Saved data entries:
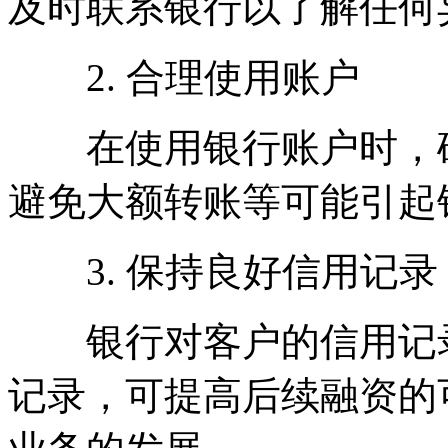
及时联系银行以了解任何
2. 合理使用账户
在使用银行账户时，确
避免大额转账等可能引起
3. 保持良好信用记录
银行对客户的信用记录
记录，可提高后续融资的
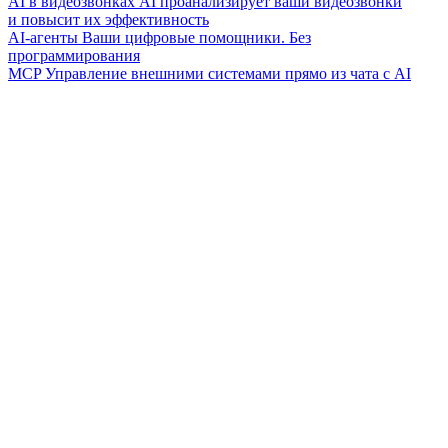
AI в видеозвонках
AI проанализирует ваши видеозвонки
и повысит их эффективность
AI-агенты
Ваши цифровые помощники. Без
программирования
MCP
Управление внешними системами прямо из чата с AI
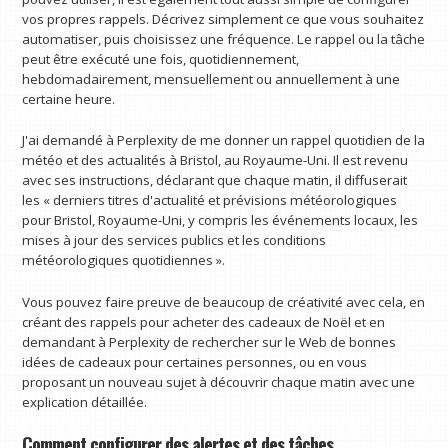
vos propres rappels. Décrivez simplement ce que vous souhaitez
automatiser, puis choisissez une fréquence. Le rappel ou la tâche
peut être exécuté une fois, quotidiennement,
hebdomadairement, mensuellement ou annuellement à une
certaine heure.
J'ai demandé à Perplexity de me donner un rappel quotidien de la
météo et des actualités à Bristol, au Royaume-Uni. Il est revenu
avec ses instructions, déclarant que chaque matin, il diffuserait
les « derniers titres d'actualité et prévisions météorologiques
pour Bristol, Royaume-Uni, y compris les événements locaux, les
mises à jour des services publics et les conditions
météorologiques quotidiennes ».
Vous pouvez faire preuve de beaucoup de créativité avec cela, en
créant des rappels pour acheter des cadeaux de Noël et en
demandant à Perplexity de rechercher sur le Web de bonnes
idées de cadeaux pour certaines personnes, ou en vous
proposant un nouveau sujet à découvrir chaque matin avec une
explication détaillée.
Comment configurer des alertes et des tâches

▸ **TASK ITEM**
Go line by line through the data and copy any that contain "rappels".

▸ **RESULT OF THE EXERCISE**
vos propres rappels. Décrivez simplement ce que vous souhaitez
créant des rappels pour acheter des cadeaux de Noël et en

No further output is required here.